D’après une étude du Crédoc (Centre de recherche pour l’étude et l’observation des conditions de vie) de 2020, l’environnement était en tête des préoccupations chez les 18-30 ans (32%) et le changement climatique était ce qui inquiétait le plus les jeunes en 2019.

Cette prise en compte environnementale s’est manifestée récemment avec la montée des partis écologistes lors des dernières élections, ou bien encore lors de « l’Affaire du siècle », recours inédit en France portée par 4 organisations de protection de l’environnement qui ont attaqué l’État français et les gouvernements pour avoir mis trop de temps à agir contre le changement climatique.

Bref, les Français ont envie de passer à l’action et de s’engager au quotidien dans des projets éco-responsables concrets en faveur de la transition écologique.
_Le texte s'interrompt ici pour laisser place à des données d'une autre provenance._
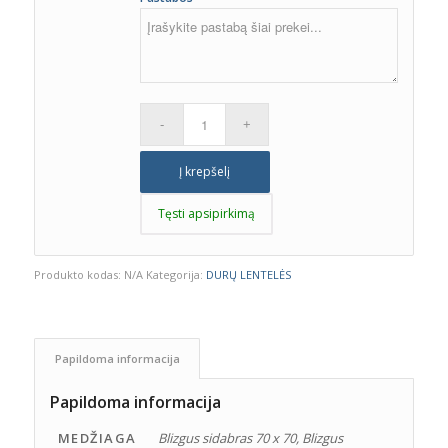
Į krepšelį
Tęsti apsipirkimą
Produkto kodas:
N/A
Kategorija:
DURŲ LENTELĖS
Papildoma informacija
Papildoma informacija
MEDŽIAGA
Blizgus sidabras 70 x 70, Blizgus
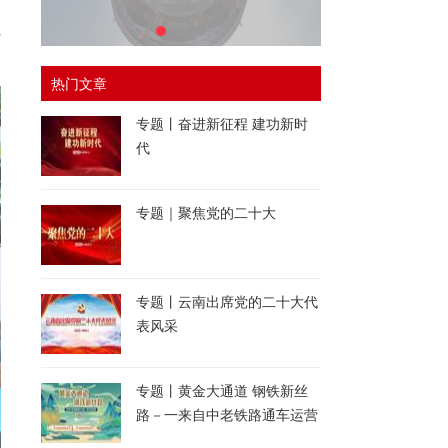
让
热门文章
专题丨奋进新征程 建功新时
代
专题｜聚焦党的二十大
专题丨云南出席党的二十大代
表风采
专题丨黄金大通道 钢铁新丝
路－一来自中老铁路通车运营
一周年的报道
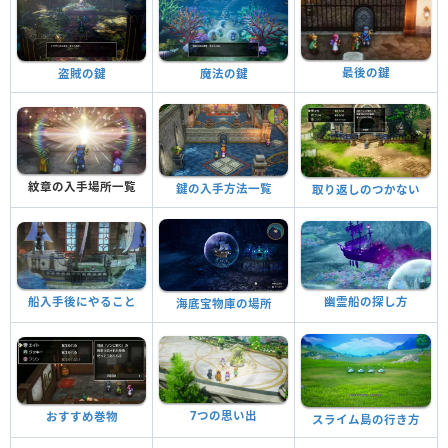
最後の鍵
盗賊の鍵
魔法の鍵
紋章の入手場所一覧
鍵の入手方法一覧
取り返しのつかない
幽霊船の探し方
船入手後にやること
海底宝物庫の場所
7つの思い出
おすすめ巻物
スライム島の行き方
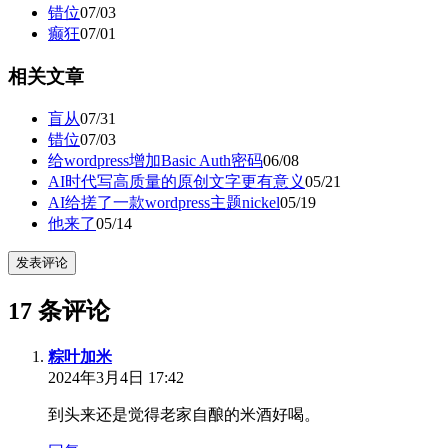
错位
07/03
癫狂
07/01
相关文章
盲从
07/31
错位
07/03
给wordpress增加Basic Auth密码
06/08
AI时代写高质量的原创文字更有意义
05/21
AI给搓了一款wordpress主题nickel
05/19
他来了
05/14
发表评论
17 条评论
粽叶加米
2024年3月4日 17:42
到头来还是觉得老家自酿的米酒好喝。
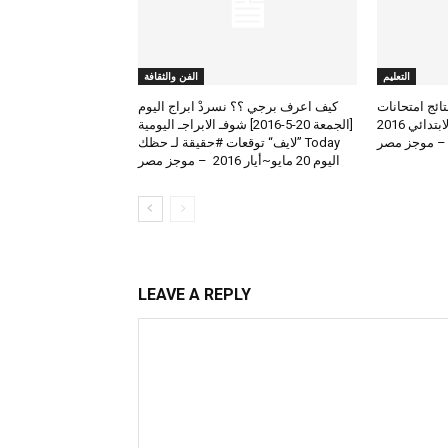
التعليم
الفن والثقافة
لعرض نتائج امتحانات
كيف اعرف برجي ؟؟ نسردْ ابراج اليوم
الطلاب المتوسط والابتدائي 2016
[الجمعة 20-5-2016] شوفـ الابراجـ اليومية
 – موجز مصر
Today ”لايف“ توقعات #حقيقة لـ حظك
اليوم 20 مايو~أيار 2016 – موجز مصر
LEAVE A REPLY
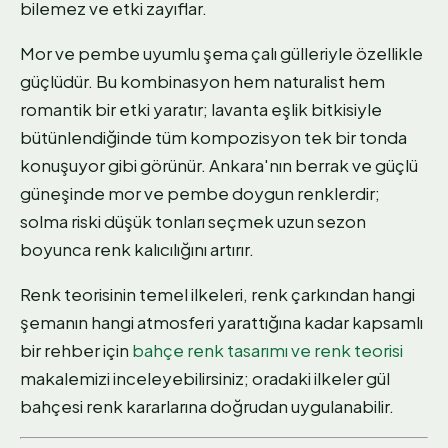
bilemez ve etki zayıflar.
Mor ve pembe uyumlu şema çalı gülleriyle özellikle
güçlüdür. Bu kombinasyon hem naturalist hem
romantik bir etki yaratır; lavanta eşlik bitkisiyle
bütünlendiğinde tüm kompozisyon tek bir tonda
konuşuyor gibi görünür. Ankara'nın berrak ve güçlü
güneşinde mor ve pembe doygun renklerdir;
solma riski düşük tonları seçmek uzun sezon
boyunca renk kalıcılığını artırır.
Renk teorisinin temel ilkeleri, renk çarkından hangi
şemanın hangi atmosferi yarattığına kadar kapsamlı
bir rehber için
bahçe renk tasarımı ve renk teorisi
makalemizi inceleyebilirsiniz; oradaki ilkeler gül
bahçesi renk kararlarına doğrudan uygulanabilir.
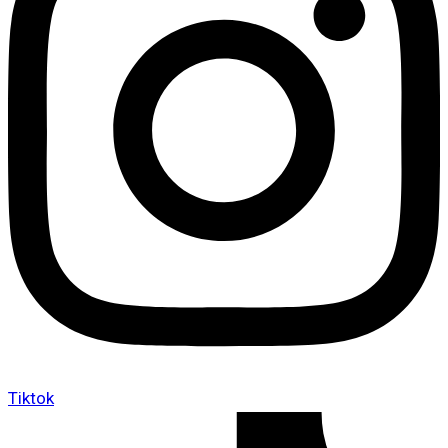
Tiktok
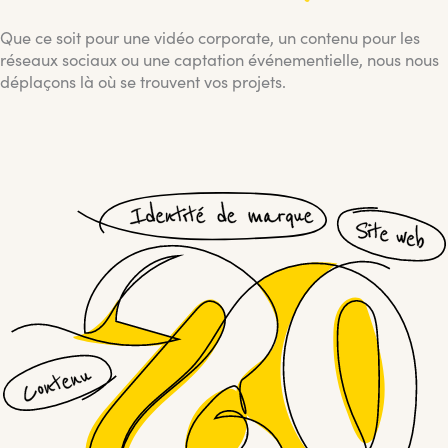
Que ce soit pour une vidéo corporate, un contenu pour les
réseaux sociaux ou une captation événementielle, nous nous
déplaçons là où se trouvent vos projets.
Et pour les jeunes, les premiers prescripteurs pour leur donner envie de s’engager et d’agir ce sont leur famille ET leur école.

Cela prouve bien le rôle que l’école a à jouer, en complément de celui de la famille, pour encourager et motiver les étudiants à s’investir dans la cause écologique.
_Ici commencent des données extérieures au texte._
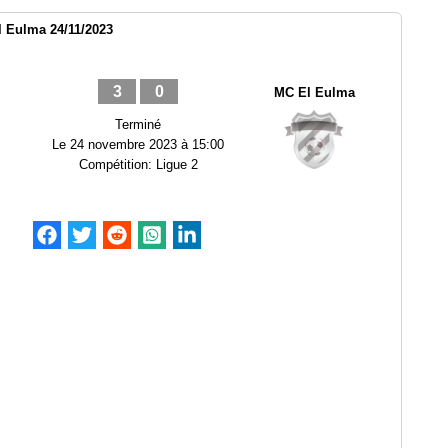
 Eulma 24/11/2023
3
0
MC El Eulma
Terminé
Le
24 novembre 2023 à 15:00
Compétition:
Ligue 2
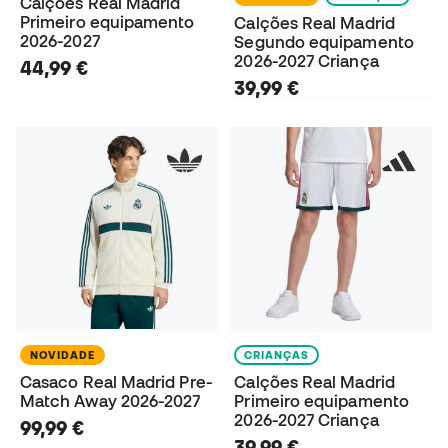
Calções Real Madrid
Primeiro equipamento
Calções Real Madrid
2026-2027
Segundo equipamento
2026-2027 Criança
44,99 €
39,99 €
NOVIDADE
CRIANÇAS
Casaco Real Madrid Pre-
Calções Real Madrid
Match Away 2026-2027
Primeiro equipamento
2026-2027 Criança
99,99 €
39,99 €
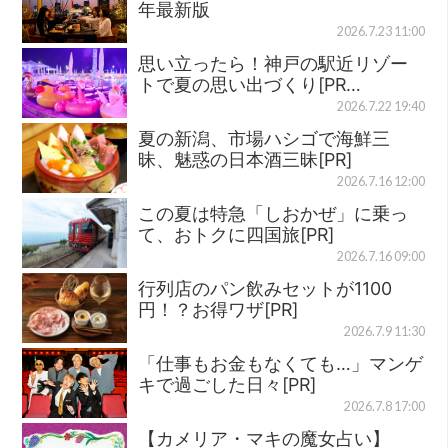
年最新版
2026.7.23 11:00
思い立ったら！神戸の駅近リゾー
トで夏の思い出づくり[PR…
2026.7.22 19:40
夏の新潟、市場ハシゴで海鮮三
昧、魅惑の日本酒三昧[PR]
2026.7.16 12:00
この夏は特急「しおかぜ」に乗っ
て、おトクに四国旅[PR]
2026.7.16 09:00
行列店のパン飲みセットが1100
円！？お得ワザ[PR]
2026.7.9 11:30
「仕事もお金もなくても…」マンゲ
キで過ごした日々[PR]
2026.7.8 17:00
【カメリア・マキの魔女占い】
Les écoles supérieures de commerce ont ainsi lancé un nombre croissant d’initiatives pour se réinventer et s’adapter aux nouveaux besoins sociaux, intégrer dans leur stratégie les enjeux de transition écologique, signer des partenariats avec des organisations telles que le think tank The Shift Project et créer des formations tournées autour de l’environnement et de l’écologie pour répondre aux attentes de leurs étudiants.

Les étudiants et anciens diplômés ont également pris les devants et mis en place des actions fortes pour montrer leur engagement et leur préoccupation sur le sujet, et impulser le changement.

En septembre 2018, à l’appel du collectif Pour un réveil écologique, ils étaient ainsi plus de 32 000 étudiants à signer le Manifeste pour un réveil écologique, afin d’exprimer leur volonté de « prendre [leur] avenir en main » en trouvant un employeur réellement engagé dans la transition écologique et leur permettant d’intégrer les enjeux écologiques dans leur quotidien et leurs métiers.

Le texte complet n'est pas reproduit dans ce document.